Coda: Science & Spirituality

Evidence-Based Spirituality — Part 10 of 10

I’m much more the humanities and culture guy than the science guy, but a long time ago I did win a prize for mathematics, and I still do a lot of reading in scientific fields like psychology and ecology. As a result I know there’s such a thing as genuine beauty in science, just as there is in spirituality, in art, in philosophy. When something is encapsulated in a scientific form, such that it makes sense and a deep pattern is brought into view, science yields up a visionary understanding to which people do give themselves on an existential level, sometimes a level of awe. That’s partly the inspiration for science fiction of course — the part that isn’t purely adolescent, I want to say, but then all love is built from sexual energy anyhow.

One thing I have not experienced much of, when it comes to evidential spirituality, is this ‘deep sense’ that science can give of how reality works, that provides a kind of meaning. That meaning has sometimes been the meaning in life itself for many — Tart thinks that materialism cannot yield meaning, but it’s not so simple. Yes, I believe spirituality is at the root of meaning, but the outskirts of meaning run through many human endeavours — art and philosophy of course, but science too.

Meanwhile in evidential spirituality I see a lot of — well, evidence, and it’s great, and more will be welcome. But what I’m really hoping for is that the beauty of science might one day get an angle here. Is that possible? Plenty would say it isn’t. Even more than with psychology we are dealing here with the unquantifiable, and as a result, we cannot get those interesting patterns of quantity from which science makes beauty.

But perhaps we can dream. I look at the cover of Basic Ecology by Buchsbaum/Buchsbaum…

Cover of Basic Ecology by Buchsbaum/Buchsbaum

It’s so simple, so beautiful. The grass is eaten by the insects, the insects by the frogs, the frogs by the snakes, the snakes by the bird. The bird has parasites feeding on it. Then the bird dies and the decomposers rot its body down to soil, from which new grass will spring. A cycle of life that you have seen around you all your life clicks into place. We have a simple, deeply real and evidential pattern to which life conforms.

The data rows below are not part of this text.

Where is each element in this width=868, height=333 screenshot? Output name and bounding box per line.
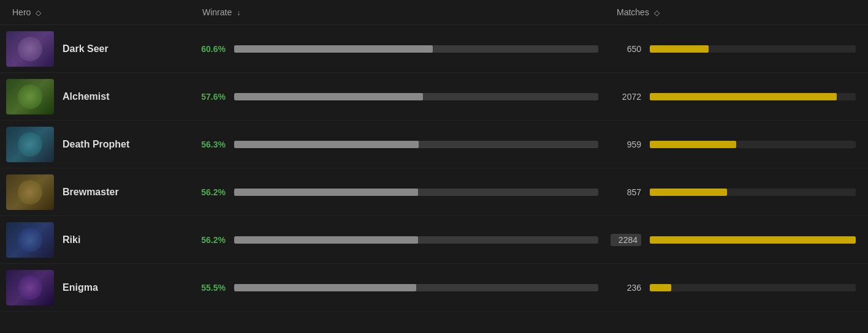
hero-icon [18, 132, 42, 157]
hero-name: Enigma [63, 282, 98, 293]
matches-bar-track [650, 284, 856, 291]
hero-avatar [6, 270, 54, 305]
hero-portrait [6, 270, 54, 305]
matches-cell: 650 [611, 44, 868, 54]
hero-sort-icon: ◇ [36, 9, 41, 17]
winrate-cell: 57.6% [196, 92, 611, 102]
hero-icon [18, 180, 42, 204]
hero-avatar [6, 174, 54, 210]
winrate-bar-track [234, 189, 598, 196]
matches-bar-fill [650, 236, 856, 244]
matches-value: 2072 [611, 92, 641, 102]
hero-icon [18, 228, 42, 252]
hero-cell: Brewmaster [0, 170, 196, 215]
winrate-cell: 56.2% [196, 187, 611, 197]
matches-bar-fill [650, 93, 837, 100]
winrate-value: 60.6% [196, 44, 226, 54]
matches-bar-fill [650, 189, 727, 196]
matches-cell: 2284 [611, 234, 868, 246]
winrate-bar-track [234, 284, 598, 291]
table-header: Hero ◇ Winrate ↓ Matches ◇ [0, 0, 868, 25]
hero-portrait [6, 79, 54, 114]
hero-portrait [6, 222, 54, 258]
matches-value: 857 [611, 187, 641, 197]
matches-cell: 857 [611, 187, 868, 197]
winrate-bar-fill [234, 93, 423, 100]
matches-cell: 2072 [611, 92, 868, 102]
matches-value: 650 [611, 44, 641, 54]
winrate-value: 57.6% [196, 92, 226, 102]
hero-name: Dark Seer [63, 43, 108, 54]
matches-bar-track [650, 236, 856, 244]
hero-icon [18, 37, 42, 61]
winrate-bar-track [234, 141, 598, 148]
winrate-bar-fill [234, 236, 418, 244]
hero-name: Death Prophet [63, 139, 129, 150]
winrate-cell: 60.6% [196, 44, 611, 54]
winrate-cell: 56.2% [196, 235, 611, 245]
matches-value: 959 [611, 140, 641, 149]
hero-portrait [6, 174, 54, 210]
matches-value: 236 [611, 283, 641, 293]
hero-cell: Death Prophet [0, 122, 196, 167]
matches-bar-track [650, 141, 856, 148]
winrate-bar-fill [234, 141, 419, 148]
hero-avatar [6, 127, 54, 162]
winrate-header-label: Winrate [202, 7, 232, 17]
table-row[interactable]: Alchemist 57.6% 2072 [0, 73, 868, 121]
hero-portrait [6, 31, 54, 67]
matches-cell: 236 [611, 283, 868, 293]
winrate-value: 56.2% [196, 235, 226, 245]
winrate-sort-icon: ↓ [237, 9, 240, 17]
hero-cell: Riki [0, 217, 196, 263]
hero-avatar [6, 31, 54, 67]
matches-bar-fill [650, 45, 709, 53]
table-row[interactable]: Riki 56.2% 2284 [0, 216, 868, 264]
winrate-bar-fill [234, 189, 418, 196]
hero-name: Brewmaster [63, 187, 119, 198]
winrate-bar-fill [234, 45, 433, 53]
hero-header-label: Hero [12, 7, 31, 17]
matches-bar-fill [650, 141, 736, 148]
hero-name: Riki [63, 234, 80, 245]
winrate-cell: 55.5% [196, 283, 611, 293]
hero-column-header[interactable]: Hero ◇ [0, 7, 196, 17]
matches-cell: 959 [611, 140, 868, 149]
hero-avatar [6, 222, 54, 258]
winrate-bar-track [234, 45, 598, 53]
hero-icon [18, 275, 42, 300]
table-row[interactable]: Death Prophet 56.3% 959 [0, 121, 868, 168]
hero-avatar [6, 79, 54, 114]
winrate-bar-fill [234, 284, 416, 291]
matches-column-header[interactable]: Matches ◇ [611, 7, 868, 17]
matches-bar-track [650, 93, 856, 100]
hero-stats-table: Hero ◇ Winrate ↓ Matches ◇ Dark Seer 60.… [0, 0, 868, 312]
winrate-bar-track [234, 93, 598, 100]
matches-sort-icon: ◇ [654, 9, 660, 17]
matches-header-label: Matches [617, 7, 649, 17]
hero-name: Alchemist [63, 91, 109, 102]
hero-portrait [6, 127, 54, 162]
table-row[interactable]: Enigma 55.5% 236 [0, 264, 868, 312]
winrate-column-header[interactable]: Winrate ↓ [196, 7, 611, 17]
matches-value: 2284 [611, 234, 641, 246]
hero-cell: Dark Seer [0, 26, 196, 72]
winrate-value: 55.5% [196, 283, 226, 293]
matches-bar-track [650, 189, 856, 196]
winrate-value: 56.3% [196, 140, 226, 149]
hero-cell: Enigma [0, 265, 196, 310]
hero-icon [18, 84, 42, 109]
table-body: Dark Seer 60.6% 650 Alchemist 57.6% [0, 25, 868, 312]
winrate-value: 56.2% [196, 187, 226, 197]
matches-bar-fill [650, 284, 671, 291]
table-row[interactable]: Brewmaster 56.2% 857 [0, 168, 868, 216]
winrate-cell: 56.3% [196, 140, 611, 149]
matches-bar-track [650, 45, 856, 53]
winrate-bar-track [234, 236, 598, 244]
hero-cell: Alchemist [0, 74, 196, 119]
table-row[interactable]: Dark Seer 60.6% 650 [0, 25, 868, 73]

That is beautiful. In seeing that cycle complete itself we experience a fullness of meaning — even a fullness of meaning that can take us out of cycles altogether, or what is the same thing, into the heart of them, past the point at which time is passing, towards the eternal point at which spirituality aims. One finds Lao-Tzu recommending exactly that at many points:

Attain the highest openness;
Maintain the deepest harmony.
Become a part of All Things;
In this way, I perceive the cycles.

Indeed, things are numerous;
But each cycle merges with the source.
Merging with the source is called harmonizing;
This is known as the cycle of destiny.

Tao Te Ching ch. 16, tr. R. L. Wing (1986)

Can we get something like that going? With systems maybe? Spirituality is kind of hidden, (the literal meaning of the word ‘occult’), albeit in plain sight. Even really good methods just get you to the point of being in it, hoisting you out of your degeneration to see some of the wonders of the universe. But explanation? That’s a whole other thing.

An order which works and explains, that can be used in a truly scientific manner. It would be nice to think it was possible. Maybe it is. I mentioned the four elements (or five, depending) at the start of this series, because Glenn found them as psychologically valid as ever on some pretty heavy testing. Or consider Yin and Yang, the dark and the light. This concept runs through absolutely everything in Chinese culture, from medicine to engineering to chemistry to art to politics to… yes, ”enlightenment”. (And let’s not forget that, at least until the 18th century, the Chinese were ahead technologically — decimal point, gunpwder, movable type, suspension bridges, you name it. Plus their agriculture.) On every level the simple idea was applied. This is a deeply-explaining-pattern-idea in action.

When you look at symbols like:

T'ai Chi Symbol

… or for that matter:

Kalachakra Mandala

… you are seeing something that really is a little like the cover of the ecology book, only even bigger. Something that fits together in that way, to interlock and make sense, simple and beautiful sense, of what we we live in every day, on every level.

Is there anyone who wants to look at theorizing from there? Or is that even possible? Are we stuck too much in the measuring mindset after all? Does that kind of sense only get made when a culture keeps an idea going for a millennium or two? But then, when we test Bud-Offs, we are actually testing systems that have that kind of age, and perhaps that level of deep sense in them. We might be closer to this beauty than we think.

One thing’s for sure: when it comes to spiritual understanding, humanity is only at the very beginning of what there is to discover. I’m sure there’ll be plenty of surprises. I look forward to them, and I think evidential enrichment could give us a few of them as well as proving very valuable in other ways, whether it ultimately ends up making this kind of deep sense or not. Let’s keep going and see what happens next.